▸ **Data shown**
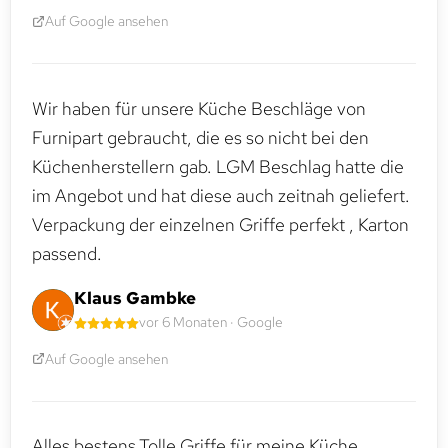
Auf Google ansehen
Wir haben für unsere Küche Beschläge von
Furnipart gebraucht, die es so nicht bei den
Küchenherstellern gab. LGM Beschlag hatte die
im Angebot und hat diese auch zeitnah geliefert.
Verpackung der einzelnen Griffe perfekt , Karton
passend.
Klaus Gambke
vor 6 Monaten · Google
Auf Google ansehen
Alles bestens.Tolle Griffe für meine Küche.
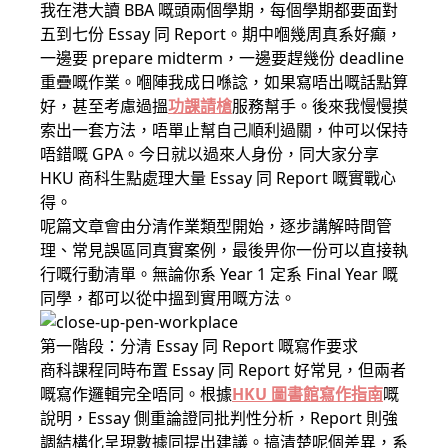
我在港大讀 BBA 嘅頭兩個學期，每個學期都要面對
五到七份 Essay 同 Report。期中嗰幾周真系好癲，
一邊要 prepare midterm，一邊要趕幾份 deadline
重疊嘅作業。嗰陣我成日喺諗，如果寫唔出嘅話點算
好，甚至考慮過搵
功課請槍
服務幫手。後來我慢慢摸
索出一套方法，唔單止幫自己順利過關，仲可以保持
唔錯嘅 GPA。今日就以過來人身份，同大家分享
HKU 商科生點處理大量 Essay 同 Report 嘅實戰心
得。
呢篇文章會由分清作業類型開始，逐步講解時間管
理、常見誤區同真實案例，最後畀你一份可以直接執
行嘅行動清單。無論你系 Year 1 定系 Final Year 嘅
同學，都可以從中搵到實用嘅方法。
第一階段：分清 Essay 同 Report 嘅寫作要求
商科課程同時布置 Essay 同 Report 好常見，但兩者
嘅寫作邏輯完全唔同。根據
HKU 圖書館寫作指南
嘅
說明，Essay 側重論證同批判性分析，Report 則強
調結構化呈現數據同提出建議。搞清楚呢個差異，系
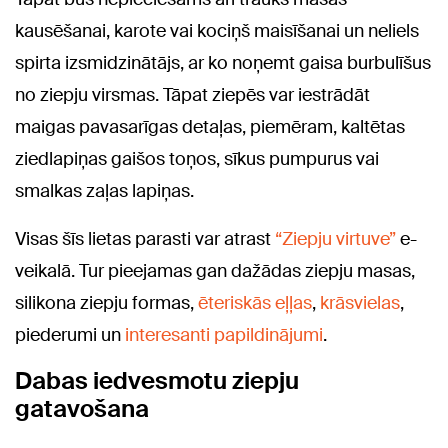
kausēšanai, karote vai kociņš maisīšanai un neliels
spirta izsmidzinātājs, ar ko noņemt gaisa burbulīšus
no ziepju virsmas. Tāpat ziepēs var iestrādāt
maigas pavasarīgas detaļas, piemēram, kaltētas
ziedlapiņas gaišos toņos, sīkus pumpurus vai
smalkas zaļas lapiņas.
Visas šīs lietas parasti var atrast
“Ziepju virtuve”
e-
veikalā. Tur pieejamas gan dažādas ziepju masas,
silikona ziepju formas,
ēteriskās eļļas
,
krāsvielas
,
piederumi un
interesanti papildinājumi
.
Dabas iedvesmotu ziepju
gatavošana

▸ **What is required**
Retype the lines above without alteration. The first is the one containing "interesanti papildinājumi", and the last is the final line of the data.

▸ **Task result**
interesanti papildinājumi
.
Dabas iedvesmotu ziepju
gatavošana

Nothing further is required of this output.